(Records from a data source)
------------------------------------

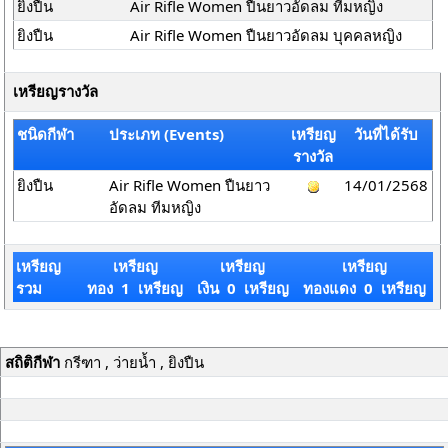
ยิงปืน
Air Rifle Women ปืนยาวอัดลม ทีมหญิง
ยิงปืน
Air Rifle Women ปืนยาวอัดลม บุคคลหญิง
เหรียญรางวัล
ชนิดกีฬา
ประเภท (Events)
เหรียญ
วันที่ได้รับ
รางวัล
ยิงปืน
Air Rifle Women ปืนยาว
14/01/2568
อัดลม ทีมหญิง
เหรียญ
เหรียญ
เหรียญ
เหรียญ
รวม
ทอง 1 เหรียญ
เงิน 0 เหรียญ
ทองแดง 0 เหรียญ
สถิติกีฬา
กรีฑา , ว่ายน้ำ , ยิงปืน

------------------------------------

What the exercise asks »
Once the pictures are set aside, restate the remaining data above exactly.

Reply »
ยิงปืน
Air Rifle Women ปืนยาวอัดลม ทีมหญิง
ยิงปืน
Air Rifle Women ปืนยาวอัดลม บุคคลหญิง
เหรียญรางวัล
ชนิดกีฬา
ประเภท (Events)
เหรียญ
วันที่ได้รับ
รางวัล
ยิงปืน
Air Rifle Women ปืนยาว
14/01/2568
อัดลม ทีมหญิง
เหรียญ
เหรียญ
เหรียญ
เหรียญ
รวม
ทอง 1 เหรียญ
เงิน 0 เหรียญ
ทองแดง 0 เหรียญ
สถิติกีฬา
กรีฑา , ว่ายน้ำ , ยิงปืน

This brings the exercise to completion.